Now, b × (b+1) is the part of the trick where you multiply the digits in front of the 5 by the next number. To "tag" 25 to those digits means you add 25 only after having multiplied the number by 100 so that it would end in "00". Once it ends in "00" you can add 25 (or any two-digit number) and it is the same as "tagging" 25 to the digits without the "00".
I hope this is clear enough.
By the way, I do not feel all students must learn this shortcut for finding the square of numbers ending in 5. It is a nice addition to one's mathematical knowledge, but not any necessity. However, it is useful as an algebra problem, and of course has been used as such over the course of centuries, I'm sure.
One submission I got about various multiplication tricks or shortcuts got me inspired to write a proof of the particular trick.
You could definitely use this in algebra class. First explain the shortcut or trick itself. Then ask students to prove it, or to explain WHY it works, using algebra.
You could also explain this to younger students as an additional "neat trick" and let them explore and play with it.
THE "TRICK"
If a number ends in 5, then its square can be calculated using this "trick" (I like to call it a shortcut because there's nothing magic about it):
Let's say we have 75 × 75 => Go 7 × 8 = 56. Then tag 25 (or 5 × 5) into that. You get 5625.
Let's say we have 35 × 35 => Go 3 × 4 = 12. Then tag 25 into that. You get 1225.
Let's say we have 115 × 115 => Go 11 × 12 = 132. Then tag 25 into that. You get 13,225.
Let's say we have 245 × 245 => Go 24 × 25 = 600. Then tag 25 into that. You get 60,025.

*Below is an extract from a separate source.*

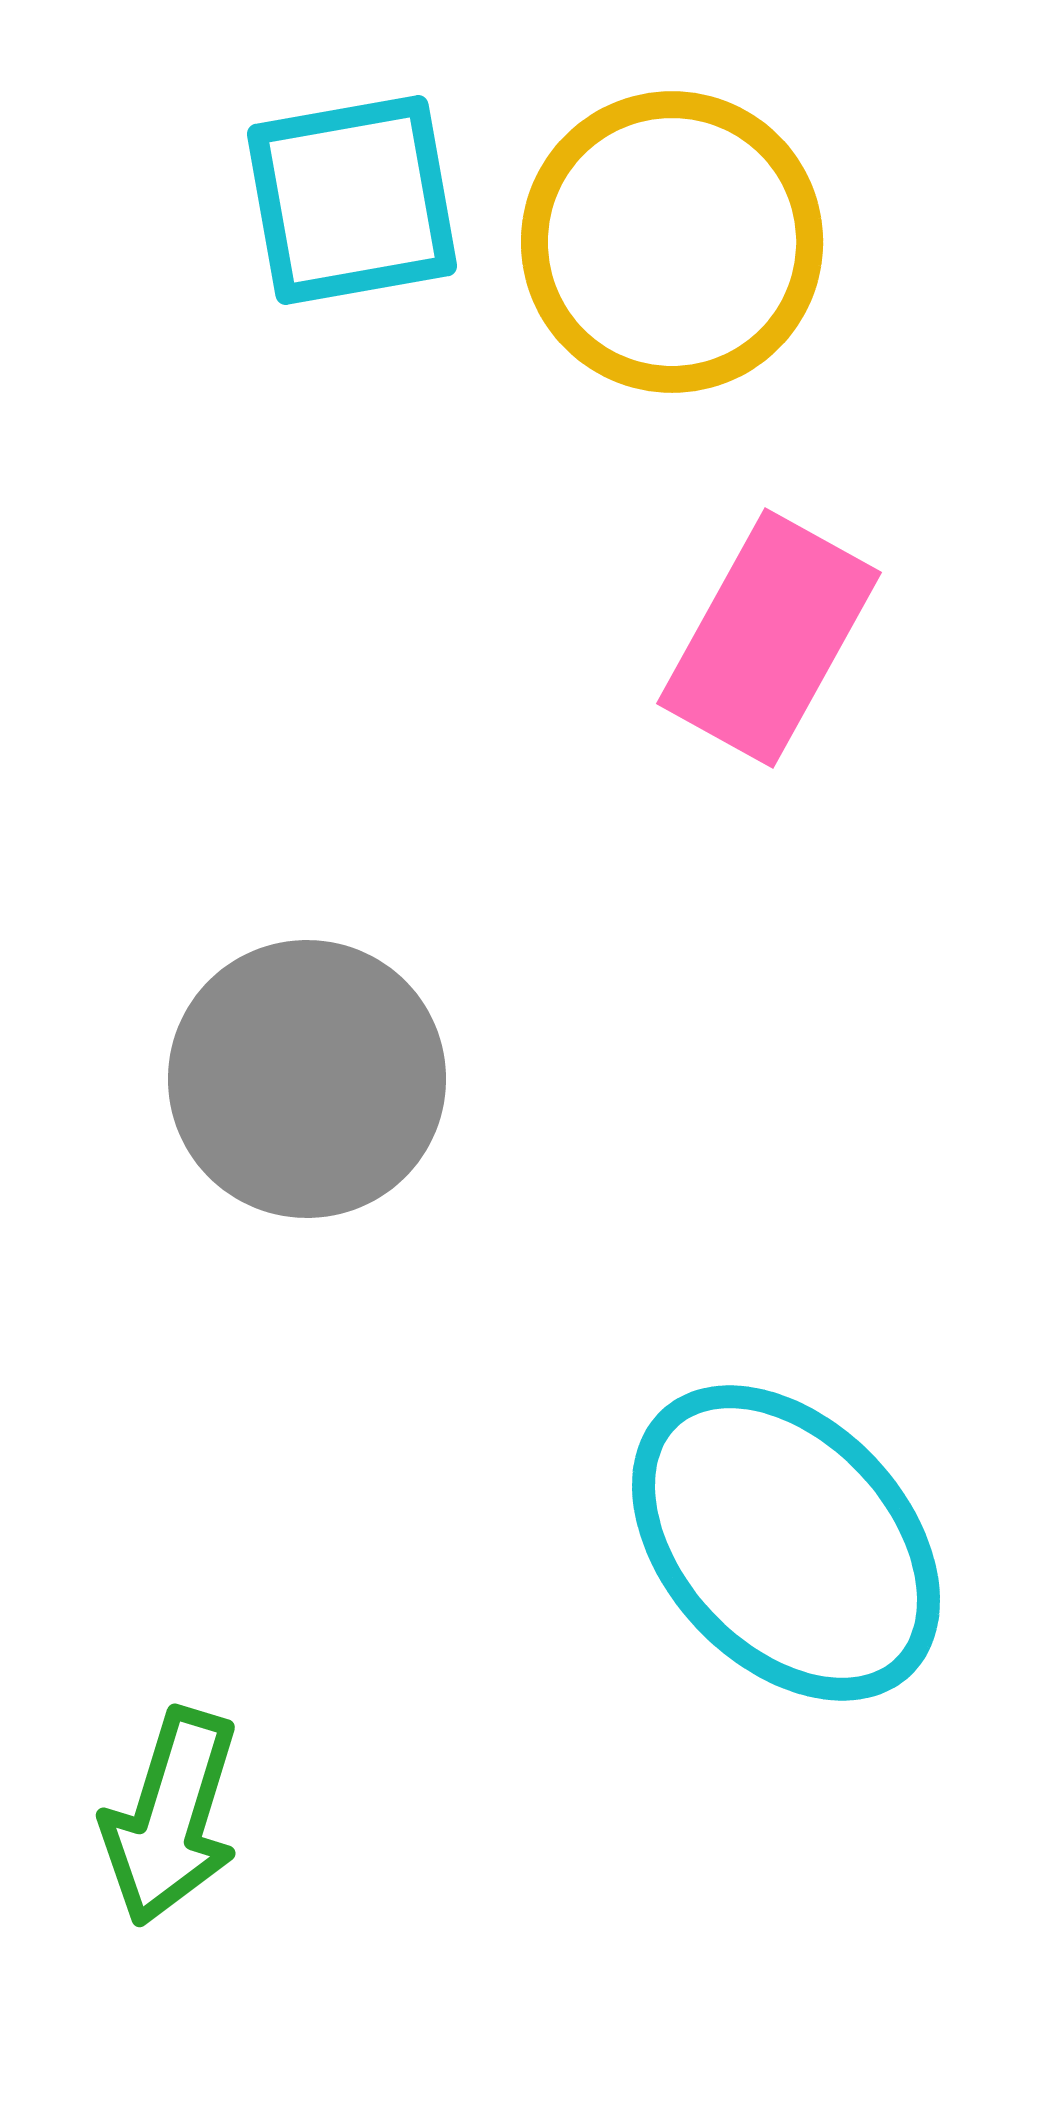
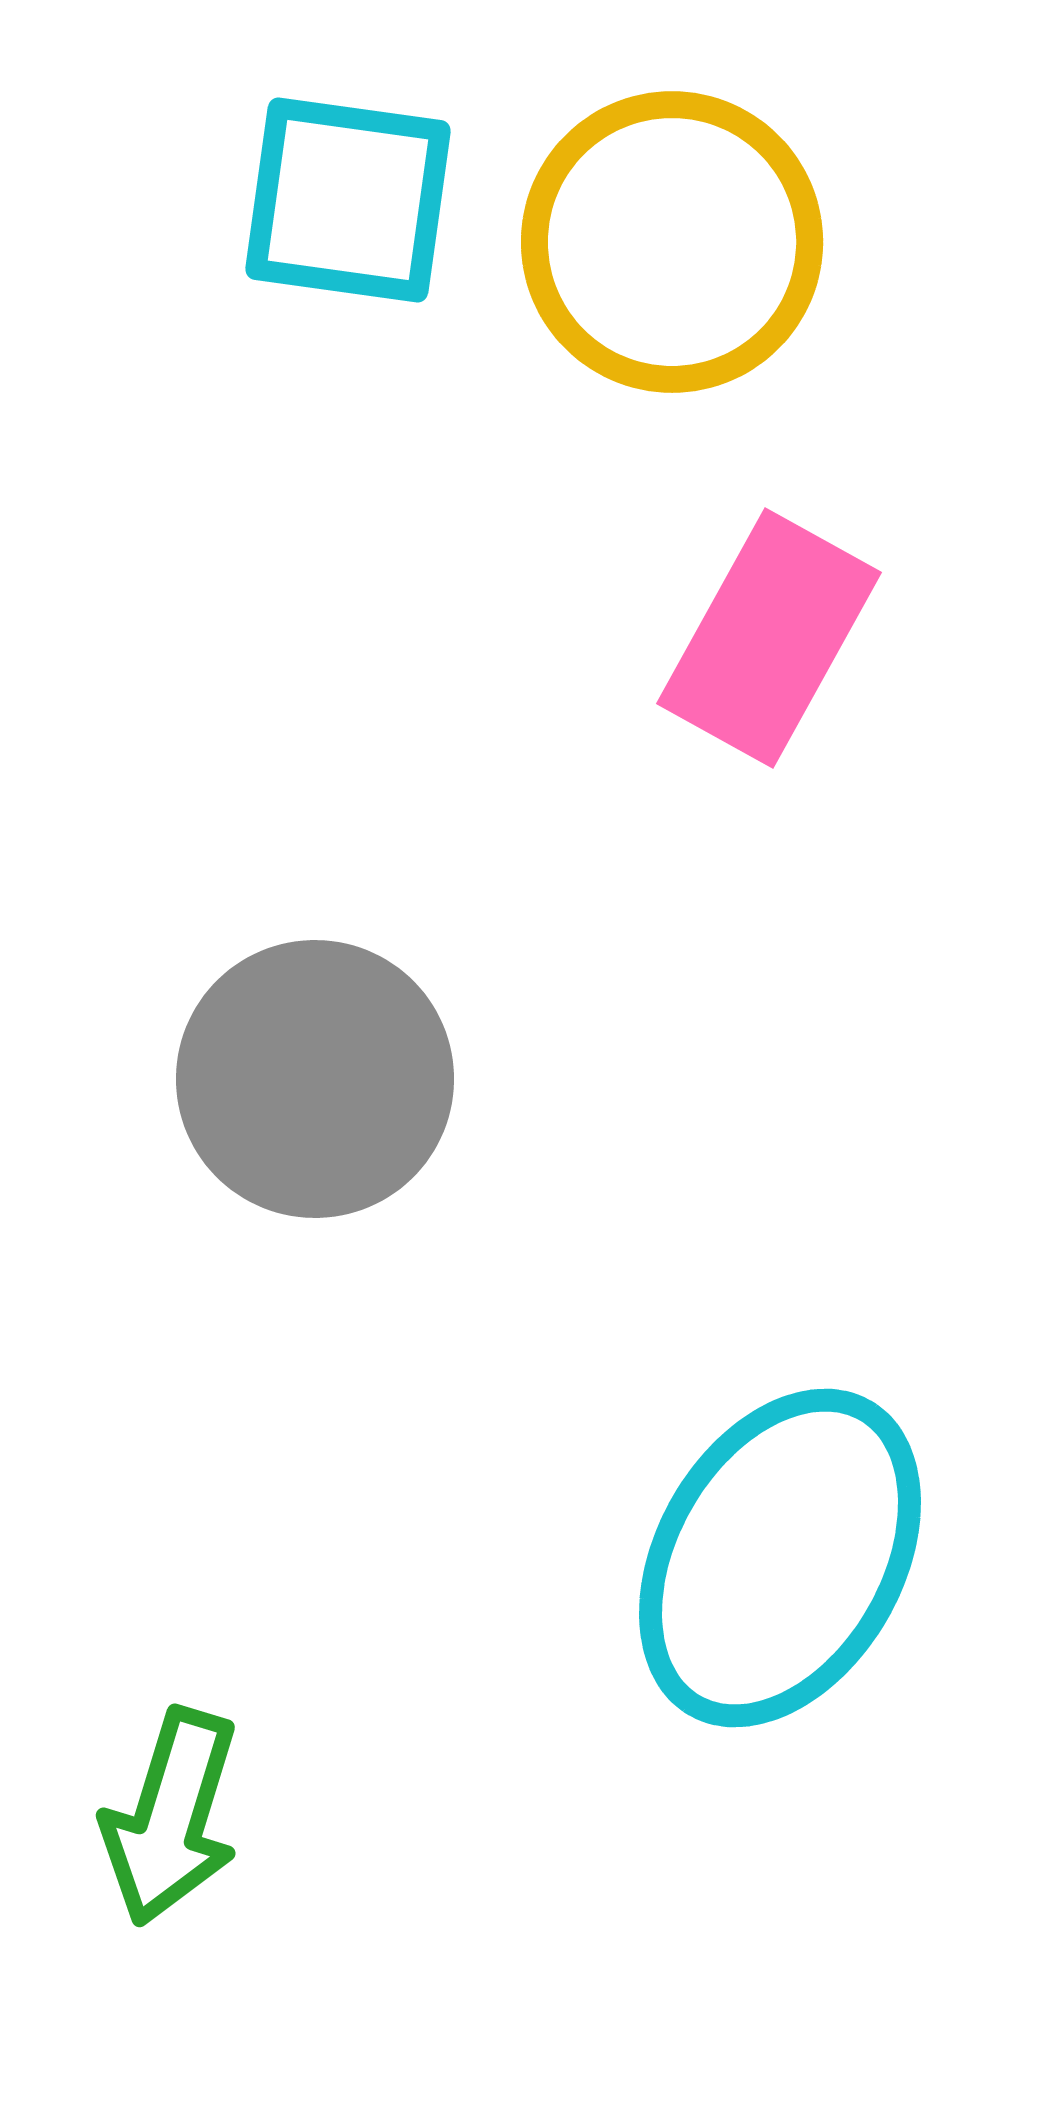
cyan square: moved 4 px left; rotated 18 degrees clockwise
gray circle: moved 8 px right
cyan ellipse: moved 6 px left, 15 px down; rotated 73 degrees clockwise
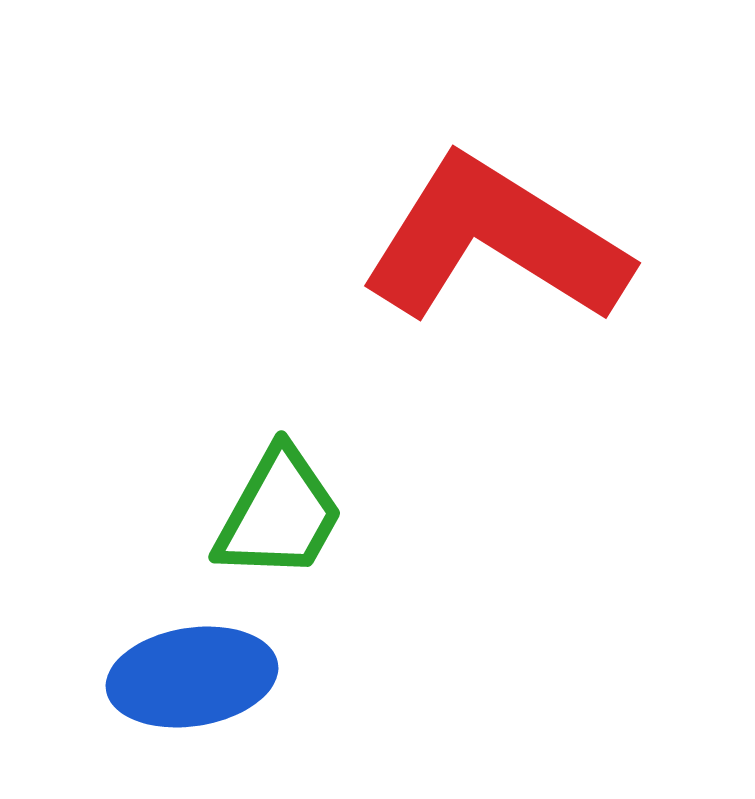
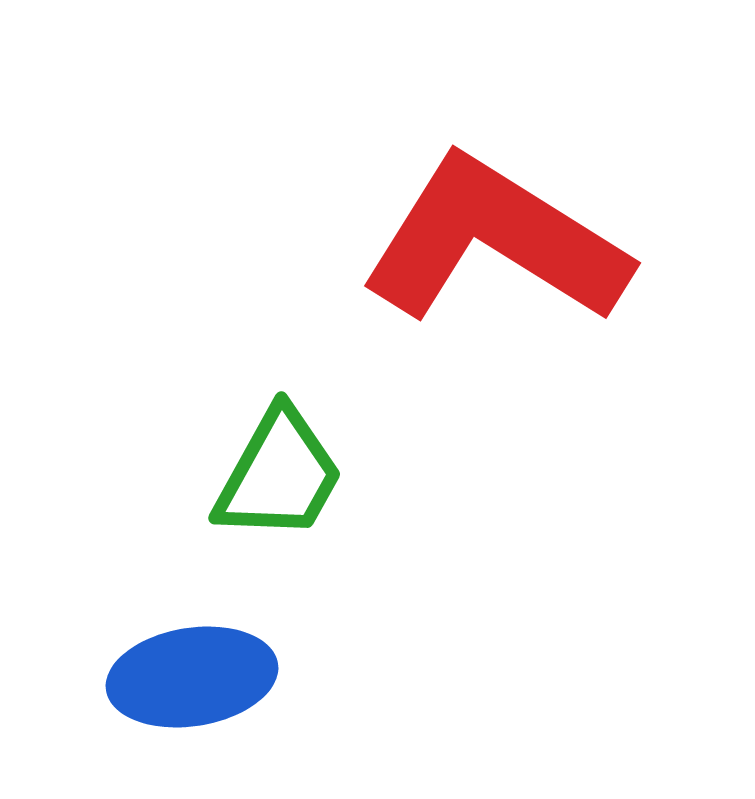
green trapezoid: moved 39 px up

So, you simply take the digit or digits in front of the 5 and consider those as a number in itself. Multiply that by the next number. Then "tag" 25 to the answer you got in the previous step.
PROOF
Any whole number that ends in five is of the form A + 5, and A is a multiple of 10. Since A is a multiple of 10, we can write A = 10b, where b is now some whole number. So, our number is of the form 10b + 5. Now, let's square it.
(10b + 5)(10b + 5) and we use the distributive property to multiply this out.
(10b + 5)(10b + 5) = 100b2 + 50b + 50b + 25 = 100b2 + 100b + 25
Now, notice those 100b's there. We can gather that as a common factor for the first two terms:
= 100 b (b + 1) + 25
This is now essentially in the form that the trick is using.
The trick says to take b, or the number formed by the digits in front of the 5. That corresponds exactly with our b! (For example, in number 645, b is 64. Our number 645 is 10b + 5, or 640 + 5.)
So we take b, multiply it by (b + 1) which is the next number, and also by 100, and lastly add 25.
Now, b × (b+1) is the part of the trick where you multiply the digits in front of the 5 by the next number. To "tag" 25 to those digits means you add 25 only after having multiplied the number by 100 so that it would end in "00". Once it ends in "00" you can add 25 (or any two-digit number) and it is the same as "tagging" 25 to the digits without the "00".
I hope this is clear enough.
By the way, I do not feel all students must learn this shortcut for finding the square of numbers ending in 5. It is a nice addition to one's mathematical knowledge, but not any necessity. However, it is useful as an algebra problem, and of course has been used as such over the course of centuries, I'm sure.
Comments
This can be generalized to any numbers as long as the tens digits are the same and the last two are tens compliments... ie 75x75=5635 74x76 =564 and 73x77=5621...
and if you learn a simple rule for multiplying any two numbers in the teens, you can extend it up to 195x195
for example, to multiply 14x15 you add 14+5 (or 15+4) for the number of tens (ie 190) then and the product of hte last two digits (5x4=20) to get 210
s0 145x145=210___25
a second example, to do 175^3 we do 17x18 = 17+8 = 25 tens or 250 and then add 7x8=56 to get 306, now tack on the 25 to get 175^2=30625...
there is also an easy way to multiply numbers in the twentys..etc...
the proof is clear.